Records for the exercise Block Start

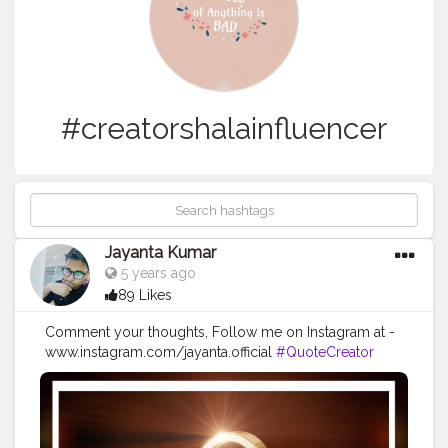
#creatorshalainfluencer
Jayanta Kumar
5 years ago
89 Likes
Comment your thoughts, Follow me on Instagram at -
www.instagram.com/jayanta.official
#QuoteCreator
#Creatorshala
#Blogger
#IndianBlogger
#CreatorshalaBlogger
#Photography
#Creator
#Influencer
#Instagram
#ContentCreator
#Creatorshalainfluencer
#Photooftheday
#QOTD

Records for the exercise Block End

■ Instructions to follow ■
Find the line that contains "#IndianBlogger". Copy it and every line after it to the end of the records, exactly, and nothing more.

■ Answer below ■
#IndianBlogger
#CreatorshalaBlogger
#Photography
#Creator
#Influencer
#Instagram
#ContentCreator
#Creatorshalainfluencer
#Photooftheday
#QOTD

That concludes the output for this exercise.